LA GRAN EVASIÓN PERRUNA
Generador de pasiones inusitadas (lo pudimos comprobar el pasado mes de febrero, cuando su coloquio en Madrid provocó colas interminables de personas durante la lluviosa madrugada anterior), también del rechazo de un no tan pequeño grupo de cinéfilos, incapaces de apreciar sus reverenciadas cualidades artísticas, el director Wes Anderson ha sabido, con todo, fabricar un particularísimo universo propio totalmente identificable para el espectador, en donde nostalgia y comicidad se estrechan fuertemente la mano y que le ha convertido en objeto de culto e influencia de multitud de cineastas noveles entusiastas de sus sonoras extravagancias. Un mérito que, pese a quien le pese, no se le puede discutir.
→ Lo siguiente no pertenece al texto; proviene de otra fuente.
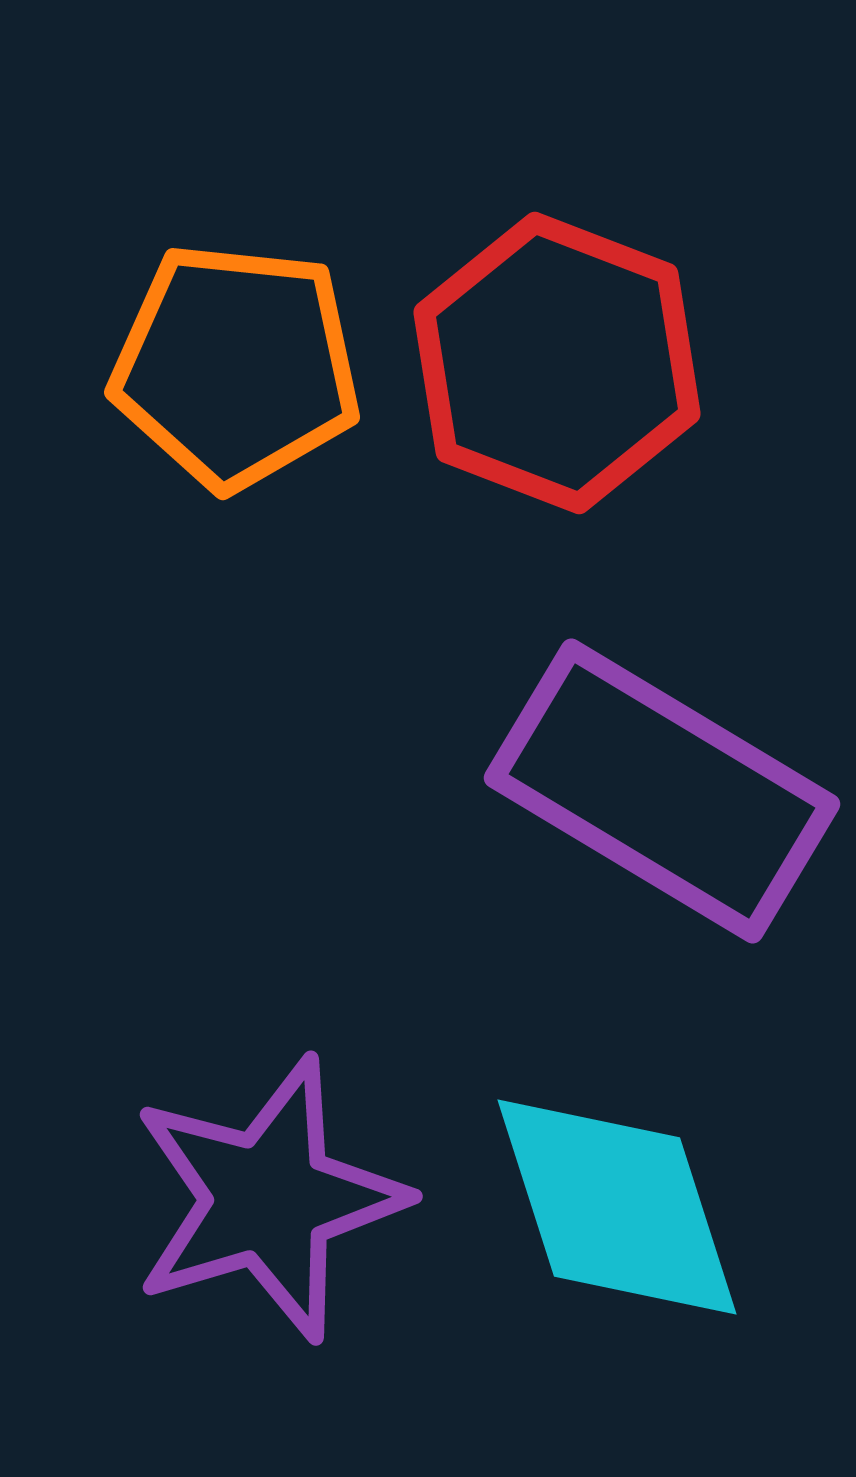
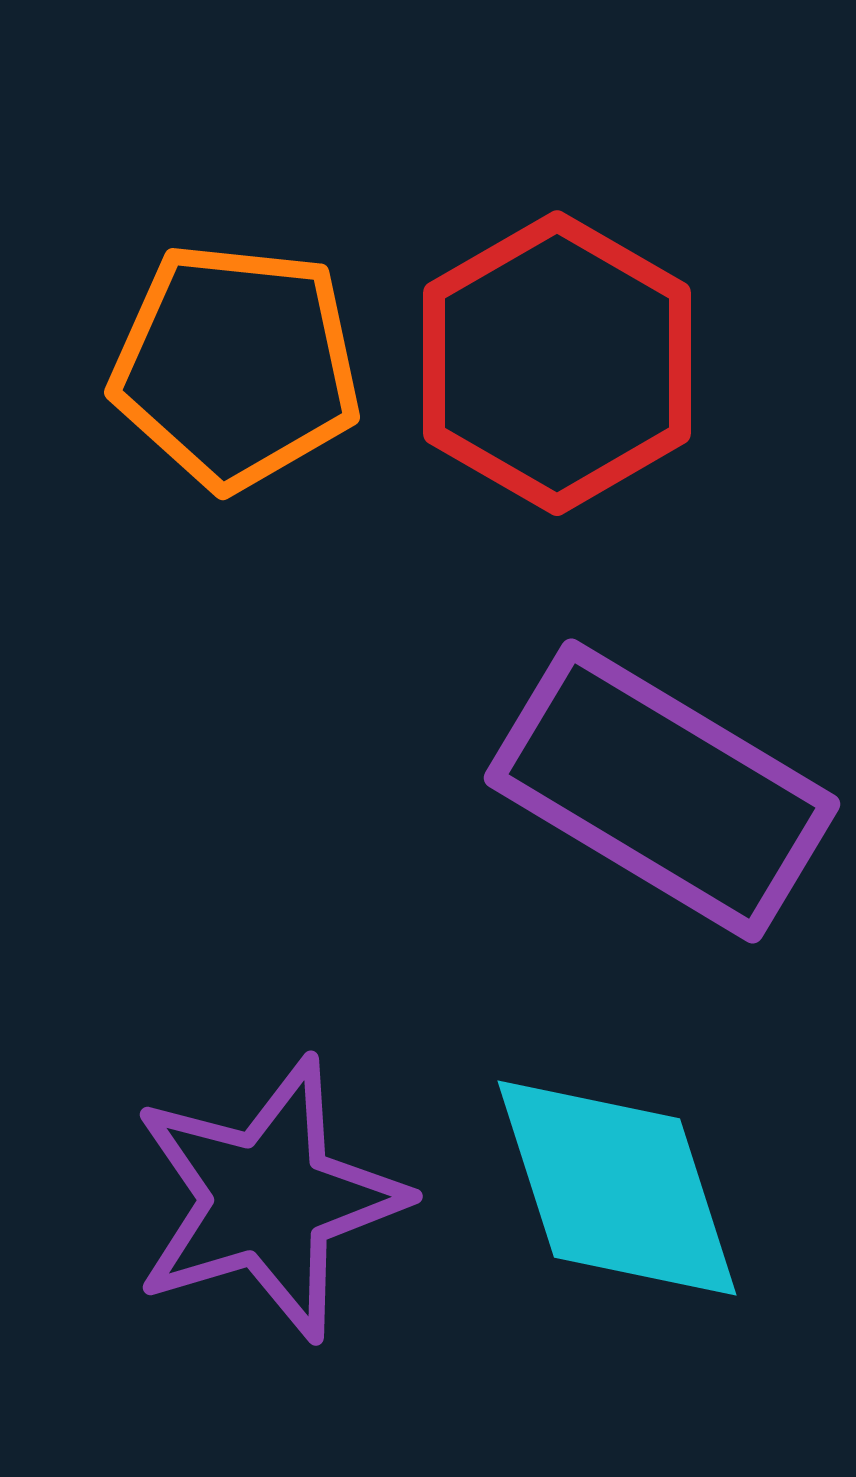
red hexagon: rotated 9 degrees clockwise
cyan diamond: moved 19 px up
Y en mitad de tanto partidario y opositor, en un colectivo más reducido, nos encontramos aquellos que aplaudimos muchas de sus concesiones autoriales con la misma efusividad que reprobamos algunas de sus cuestionables e incipientes manías. En mi caso, admiro su virtuosismo técnico, sus cromatismos rojizos, el olor de mi adorado Kubrick en la sobreexposición de imágenes, la capacidad de trasladar al espectador a un imaginario nunca hasta conocido en la gran pantalla. En cambio, reconozco que no comulgo ni con su humor cartoonesco ni con el desarrollo estático de sus viñetas (no así con sus planteamientos, brillantes sobre papel), casi siempre aséptico, ridículamente esperpéntico y transgresor. A veces, porque no entiendo qué demonios quiere contarme (Life aquatic); otras porque, directamente, el surrealismo y la pseudointelectualidad de sus diálogos me sacan completamente de quicio (Moonrise Kingdom. Sí, Moonrise Kingdom).
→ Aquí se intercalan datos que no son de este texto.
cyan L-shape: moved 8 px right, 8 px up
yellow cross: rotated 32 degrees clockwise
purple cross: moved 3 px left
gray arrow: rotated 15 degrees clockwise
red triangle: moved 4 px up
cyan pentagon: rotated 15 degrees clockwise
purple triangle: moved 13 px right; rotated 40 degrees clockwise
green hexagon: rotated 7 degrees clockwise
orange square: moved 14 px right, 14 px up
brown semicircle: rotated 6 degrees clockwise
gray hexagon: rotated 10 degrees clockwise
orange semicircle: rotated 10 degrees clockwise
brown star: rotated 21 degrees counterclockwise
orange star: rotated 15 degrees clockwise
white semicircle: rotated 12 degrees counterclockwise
Solo dos de sus largometrajes han conseguido, con muchas reservas, levantarme los ánimos: El gran hotel Budapest, evocadora y fantasmagórica mirada a un tiempo que se resiste a desaparecer, y Fantástico Sr. Fox, su celebradísima aproximación al terreno de la animación, un género en el que, como así atestigua el relato que nos ocupa, parece sentirme más cómodo y flexible. Tan cómodo que, con ISLA DE PERROS, notable fábula animalista con crítica implícita a los regímenes totalitarios (dardos envenenados a la política estadounidense actual inclusive), no solo ha filmado su trabajo más conmovedor hasta la fecha; también, y gracias a la coalición de un libreto mucho más sólido que de costumbre, basado de una historia concebida junto a los ya imprescindibles Roman Coppola y Jason Schawrtzman, y de sus ya consabidos y laureados intereses (la composición de los encuadres, la milimétrica simetría de los planos, los exacerbados tonos visuales y sus sempiternos zooms siguen siendo prodigiosos), la película que podría abrir las puertas de su cine a sus fieles detractores. Mismo Anderson, pero mejor.
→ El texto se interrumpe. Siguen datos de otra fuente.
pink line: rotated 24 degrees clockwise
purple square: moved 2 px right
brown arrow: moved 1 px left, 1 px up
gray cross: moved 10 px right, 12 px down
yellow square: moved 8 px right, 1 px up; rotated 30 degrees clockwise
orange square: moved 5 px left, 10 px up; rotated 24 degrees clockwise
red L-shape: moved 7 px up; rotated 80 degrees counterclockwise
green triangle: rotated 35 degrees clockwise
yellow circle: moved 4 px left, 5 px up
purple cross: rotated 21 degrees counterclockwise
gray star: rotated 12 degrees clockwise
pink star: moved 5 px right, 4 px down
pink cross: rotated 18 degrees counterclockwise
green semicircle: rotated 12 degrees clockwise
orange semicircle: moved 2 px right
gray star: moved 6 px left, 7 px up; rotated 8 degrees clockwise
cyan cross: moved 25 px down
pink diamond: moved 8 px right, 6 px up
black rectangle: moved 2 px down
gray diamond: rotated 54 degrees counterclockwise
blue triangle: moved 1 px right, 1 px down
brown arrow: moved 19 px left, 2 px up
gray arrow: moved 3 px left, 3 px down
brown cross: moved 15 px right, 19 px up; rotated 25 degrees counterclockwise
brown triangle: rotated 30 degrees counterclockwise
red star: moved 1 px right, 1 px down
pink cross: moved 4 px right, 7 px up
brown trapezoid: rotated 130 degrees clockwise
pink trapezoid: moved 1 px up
Y aunque algunos (pocos) de sus erráticos amaneramientos siguen presentes, la duración se extienda innecesariamente y se empeñe en llenar el metraje de personajes que poco o nada aportan al ingenioso argumento, sobre todo en un tramo final algo atropellado, esta melancólica a la par que vitalista obra, plagada de mil y un detalles en cada secuencia, nos deja algunas de las reflexiones más brillantes de la animación reciente: por un lado, su sentido y cálido tributo a la sabiduría y cultura feudal nipona, subrayada por una espléndida partitura de Alexandre Desplat y por los guiños directos a grandes del celuloide como Kurosawa y Miyazaki; por otro, un bellísimo mensaje conclusivo ya acariciado por el realizador en otros proyectos anteriores, pero aquí altamente gratificante: en un mundo insensibilizado, dominado por el caos y arruinado por la tiranía, el odio y la codicia de los adultos, solo la inocencia y la valentía de los más pequeños podrán sacar a flote la poca humanidad que todavía conservamos.